The volume of information that can be processed is growing at an exponential rate and the pressure to make the way we operate in all areas, public and private, sustainable from all points of view, including environmental and social, is increasing. The recent Glasgow Climate Pact could be seen as a source of myriad optimisation problems for IT.
Early adoption of quantum and quantum-inspired algorithms is expected in the financial and pharmaceutical sector over the next three to five years, targeting portfolio optimisation, risk modelling and drug discovery. This will be followed by the aerospace, defence and energy industries (5-10 years), which will benefit from quantum simulations for materials science, fuel efficiency and nuclear fusion.
Few European institutions rank among the world's leading quantum research centres. In the case of universities, centres in Copenhagen, Paris, Munich and Delft stand out, but they are still far behind US institutions such as Caltech, MIT and Harvard, and universities in non-EU countries such as the UK and Switzerland. Public and private funding in the EU also lags behind the US and China.
Fragmentation is replicated in the private sector: instead of large corporations, the EU has mainly start-ups and a few growing companies. Software based on quantum-inspired algorithms is crying out for more attention in this array of national and European efforts. The challenge is to find concrete applications in productive sectors that can improve the efficiency of companies and open the door to new business models.
The possibilities for technological convergence with the new cycle of artificial intelligence (AI) are vast. Researchers from Spain's Multiverse Computing and CounterCraft have developed a new quantum AI model, trained on datasets of real network traffic and system logs, that identifies the 100% of cyberattacks.

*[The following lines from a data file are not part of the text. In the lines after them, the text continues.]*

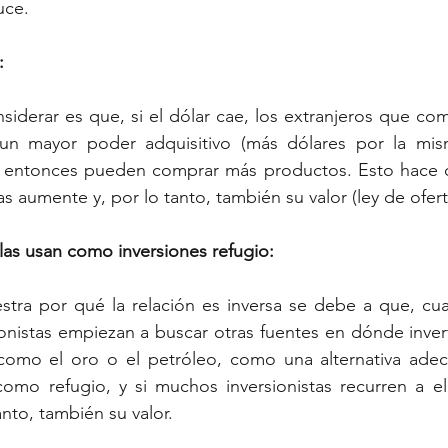
ce.  
:
siderar es que, si el dólar cae, los extranjeros que co
 un mayor poder adquisitivo (más dólares por la mis
, entonces pueden comprar más productos. Esto hace 
as aumente y, por lo tanto, también su valor (ley de ofe
s las usan como inversiones refugio:
tra por qué la relación es inversa se debe a que, cua
ionistas empiezan a buscar otras fuentes en dónde invert
omo el oro o el petróleo, como una alternativa adecu
como refugio, y si muchos inversionistas recurren a el
nto, también su valor.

In the field of personalised medicine, machine learning based on quantum computing represents a real revolution for sophisticated decision-making in real time. Scientists can create synthetic genetic data very similar to real-world data that could feed quantum algorithms to develop more accurate molecular models, speeding up the entire drug discovery process.
Sustainable cities also have much to gain from the combination of quantum computing and AI. Urban planners could create synthetic traffic data that simulates real-world traffic patterns to train quantum algorithms to improve congestion management and optimise routes.
To realise its full potential in the private sector, as elsewhere, the problem of talent availability will need to be addressed. Of the 60% of technology leaders surveyed by IBM, 60% cited a lack of skilled professionals as the main obstacle.